# GIVEN DATA:

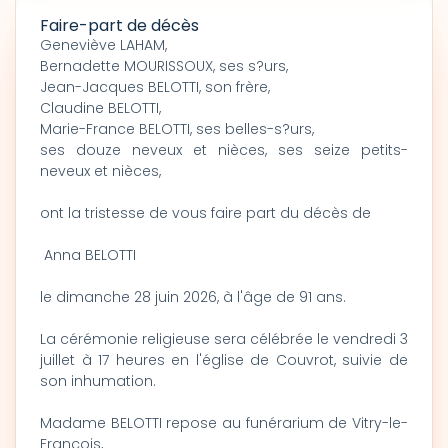
Faire-part de décès
Geneviève LAHAM,
Bernadette MOURISSOUX, ses s?urs,
Jean-Jacques BELOTTI, son frère,
Claudine BELOTTI,
Marie-France BELOTTI, ses belles-s?urs,
ses douze neveux et nièces, ses seize petits-
neveux et nièces,
ont la tristesse de vous faire part du décès de
Anna BELOTTI
le dimanche 28 juin 2026, à l'âge de 91 ans.
La cérémonie religieuse sera célébrée le vendredi 3
juillet à 17 heures en l'église de Couvrot, suivie de
son inhumation.
Madame BELOTTI repose au funérarium de Vitry-le-
François,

# EXERCISE:
Everything from the line containing "son inhumation." through the final line of the listing, inclusive, must be reproduced exactly; leave out the rest.

# RESULT FOR THIS EXERCISE:
son inhumation.
Madame BELOTTI repose au funérarium de Vitry-le-
François,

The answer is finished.